_Extracted page text data_:
──────────────────────────────

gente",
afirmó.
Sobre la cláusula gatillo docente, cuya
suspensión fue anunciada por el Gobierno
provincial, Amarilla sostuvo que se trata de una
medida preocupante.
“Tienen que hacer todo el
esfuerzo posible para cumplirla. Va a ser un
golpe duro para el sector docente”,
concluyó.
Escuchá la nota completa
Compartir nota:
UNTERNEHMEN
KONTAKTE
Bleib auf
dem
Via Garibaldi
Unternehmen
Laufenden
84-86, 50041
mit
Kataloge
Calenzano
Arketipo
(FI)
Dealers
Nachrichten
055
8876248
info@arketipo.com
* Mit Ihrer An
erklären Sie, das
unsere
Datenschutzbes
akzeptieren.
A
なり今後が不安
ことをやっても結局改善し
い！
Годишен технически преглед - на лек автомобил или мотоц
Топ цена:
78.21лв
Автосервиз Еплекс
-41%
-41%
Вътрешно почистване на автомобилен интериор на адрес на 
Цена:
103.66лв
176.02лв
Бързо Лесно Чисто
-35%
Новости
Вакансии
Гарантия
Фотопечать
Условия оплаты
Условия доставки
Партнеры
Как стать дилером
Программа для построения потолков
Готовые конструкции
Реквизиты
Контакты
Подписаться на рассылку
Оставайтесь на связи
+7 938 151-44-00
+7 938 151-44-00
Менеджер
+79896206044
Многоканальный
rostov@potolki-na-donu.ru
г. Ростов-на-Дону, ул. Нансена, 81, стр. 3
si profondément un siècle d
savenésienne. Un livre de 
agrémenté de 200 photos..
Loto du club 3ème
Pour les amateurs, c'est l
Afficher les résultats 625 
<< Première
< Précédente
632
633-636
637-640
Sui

──────────────────────────────

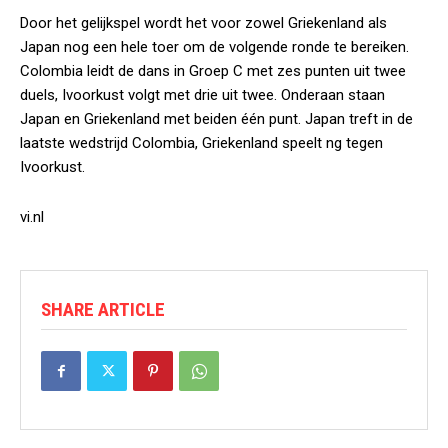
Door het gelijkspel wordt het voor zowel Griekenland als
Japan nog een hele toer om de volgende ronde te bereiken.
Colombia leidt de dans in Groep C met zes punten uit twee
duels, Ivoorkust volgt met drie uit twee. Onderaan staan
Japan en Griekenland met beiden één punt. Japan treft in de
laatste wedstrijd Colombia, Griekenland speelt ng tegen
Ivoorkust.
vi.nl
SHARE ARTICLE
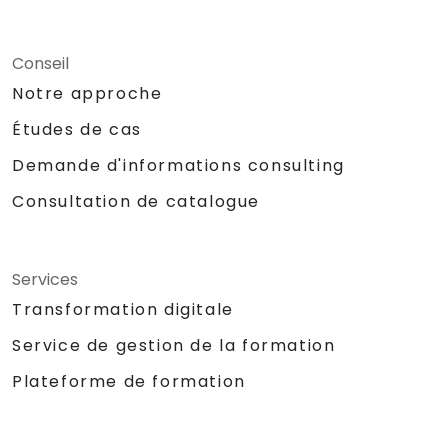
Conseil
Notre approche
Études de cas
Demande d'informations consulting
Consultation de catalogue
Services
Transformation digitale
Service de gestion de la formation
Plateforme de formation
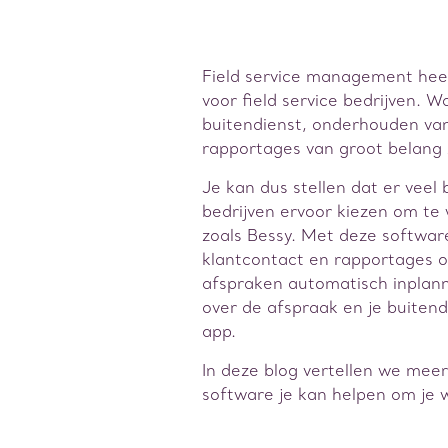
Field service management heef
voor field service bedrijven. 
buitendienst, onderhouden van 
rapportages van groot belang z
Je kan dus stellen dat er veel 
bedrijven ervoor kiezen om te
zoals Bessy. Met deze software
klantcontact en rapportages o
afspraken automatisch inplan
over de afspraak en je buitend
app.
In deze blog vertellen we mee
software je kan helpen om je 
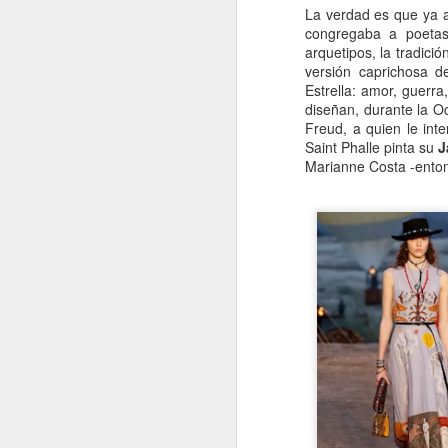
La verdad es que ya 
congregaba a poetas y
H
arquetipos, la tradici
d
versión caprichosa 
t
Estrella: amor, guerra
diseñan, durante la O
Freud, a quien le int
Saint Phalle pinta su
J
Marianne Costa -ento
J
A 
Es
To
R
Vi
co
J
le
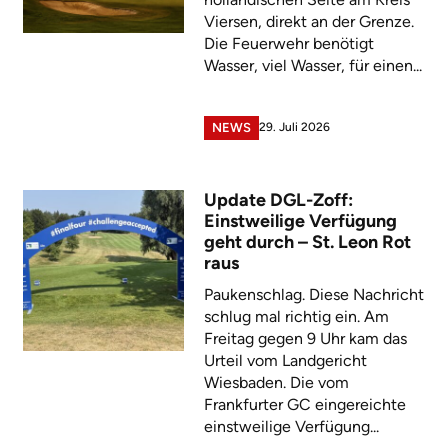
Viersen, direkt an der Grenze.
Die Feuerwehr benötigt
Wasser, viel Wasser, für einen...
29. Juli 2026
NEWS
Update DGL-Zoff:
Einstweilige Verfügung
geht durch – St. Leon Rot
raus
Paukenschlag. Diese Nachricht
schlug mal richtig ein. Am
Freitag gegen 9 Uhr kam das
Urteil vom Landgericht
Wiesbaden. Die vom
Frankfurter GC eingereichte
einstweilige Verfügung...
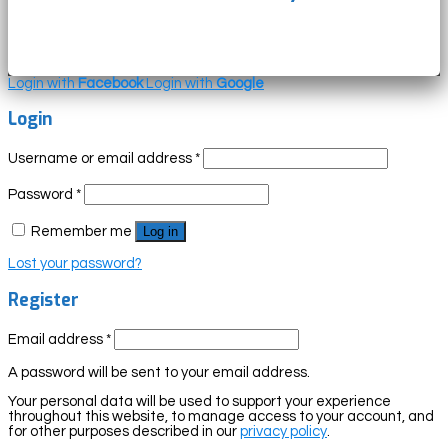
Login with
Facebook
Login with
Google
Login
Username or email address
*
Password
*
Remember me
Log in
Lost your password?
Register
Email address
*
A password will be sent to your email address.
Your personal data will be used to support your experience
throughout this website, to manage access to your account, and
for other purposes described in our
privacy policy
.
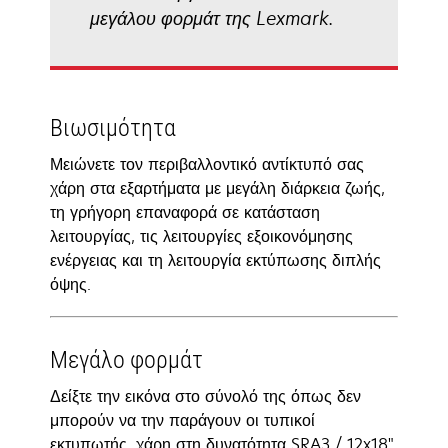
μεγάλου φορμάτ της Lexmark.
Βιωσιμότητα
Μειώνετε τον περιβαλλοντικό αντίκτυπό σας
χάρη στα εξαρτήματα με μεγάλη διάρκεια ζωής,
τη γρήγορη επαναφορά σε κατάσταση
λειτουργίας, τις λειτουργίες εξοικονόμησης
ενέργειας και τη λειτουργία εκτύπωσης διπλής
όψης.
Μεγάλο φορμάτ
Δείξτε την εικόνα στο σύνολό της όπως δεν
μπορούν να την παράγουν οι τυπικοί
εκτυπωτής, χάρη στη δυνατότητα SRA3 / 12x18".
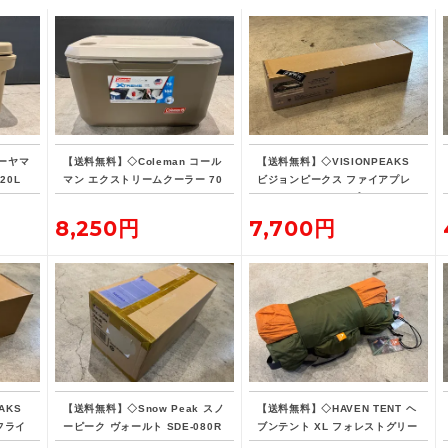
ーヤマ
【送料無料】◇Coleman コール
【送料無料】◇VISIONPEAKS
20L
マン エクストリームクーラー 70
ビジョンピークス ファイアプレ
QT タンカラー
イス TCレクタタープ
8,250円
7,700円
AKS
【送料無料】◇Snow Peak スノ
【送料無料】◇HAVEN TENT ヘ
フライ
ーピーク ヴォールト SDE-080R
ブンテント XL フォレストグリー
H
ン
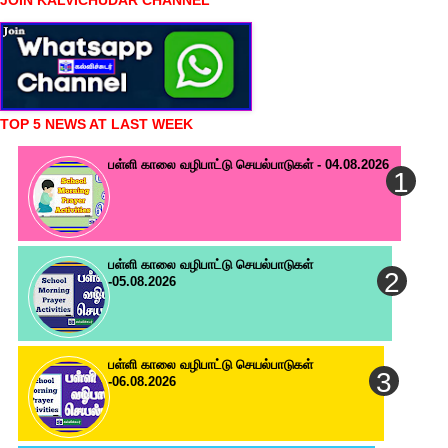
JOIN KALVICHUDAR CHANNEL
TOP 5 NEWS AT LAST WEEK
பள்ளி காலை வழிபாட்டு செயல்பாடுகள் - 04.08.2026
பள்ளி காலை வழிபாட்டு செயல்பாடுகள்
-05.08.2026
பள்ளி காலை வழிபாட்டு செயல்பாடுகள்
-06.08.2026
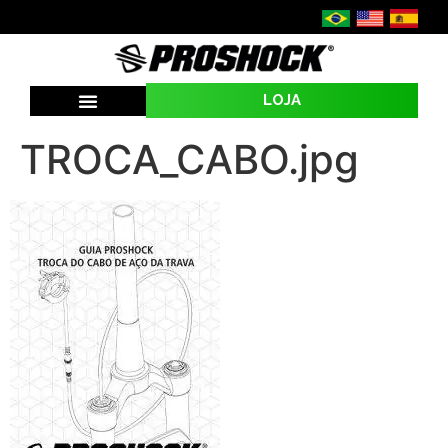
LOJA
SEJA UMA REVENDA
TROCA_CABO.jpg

──────────────────────────────

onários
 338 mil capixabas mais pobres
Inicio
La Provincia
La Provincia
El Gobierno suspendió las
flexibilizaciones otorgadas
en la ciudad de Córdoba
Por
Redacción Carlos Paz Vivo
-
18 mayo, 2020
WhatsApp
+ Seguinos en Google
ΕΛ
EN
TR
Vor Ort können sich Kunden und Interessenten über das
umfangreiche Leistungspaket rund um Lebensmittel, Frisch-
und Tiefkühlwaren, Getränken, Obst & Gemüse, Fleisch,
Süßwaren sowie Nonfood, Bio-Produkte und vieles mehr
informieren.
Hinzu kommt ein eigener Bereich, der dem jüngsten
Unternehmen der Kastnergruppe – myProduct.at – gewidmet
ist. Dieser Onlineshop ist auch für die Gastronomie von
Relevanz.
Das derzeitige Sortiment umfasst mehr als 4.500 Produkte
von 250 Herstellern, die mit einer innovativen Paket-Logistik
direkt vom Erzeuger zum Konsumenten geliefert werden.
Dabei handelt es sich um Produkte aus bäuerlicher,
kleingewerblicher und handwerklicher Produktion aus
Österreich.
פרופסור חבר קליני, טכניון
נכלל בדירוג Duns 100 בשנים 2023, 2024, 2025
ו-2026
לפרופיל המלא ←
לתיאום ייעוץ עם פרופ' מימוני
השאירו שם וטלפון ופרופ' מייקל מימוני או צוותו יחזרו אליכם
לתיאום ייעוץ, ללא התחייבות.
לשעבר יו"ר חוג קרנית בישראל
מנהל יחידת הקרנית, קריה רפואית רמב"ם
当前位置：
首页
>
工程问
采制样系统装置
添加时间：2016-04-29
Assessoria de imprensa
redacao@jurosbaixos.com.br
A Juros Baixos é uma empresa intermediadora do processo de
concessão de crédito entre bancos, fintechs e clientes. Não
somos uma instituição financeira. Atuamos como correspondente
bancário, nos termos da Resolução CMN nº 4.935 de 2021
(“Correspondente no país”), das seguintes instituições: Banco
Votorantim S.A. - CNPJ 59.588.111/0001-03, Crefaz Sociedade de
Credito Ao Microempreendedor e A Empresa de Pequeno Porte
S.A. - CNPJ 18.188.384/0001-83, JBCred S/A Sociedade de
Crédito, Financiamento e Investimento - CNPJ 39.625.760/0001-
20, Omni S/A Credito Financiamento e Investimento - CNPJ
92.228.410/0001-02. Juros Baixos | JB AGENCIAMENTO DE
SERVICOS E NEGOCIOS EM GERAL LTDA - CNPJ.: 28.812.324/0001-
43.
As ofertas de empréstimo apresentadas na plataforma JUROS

──────────────────────────────

_YOUR ASSIGNMENT_:
The lines that mention the word "software" should be pulled from the records above.

_ANSWER TO THIS PROBLEM_:
zoals Bessy. Met deze software
software je kan helpen om je 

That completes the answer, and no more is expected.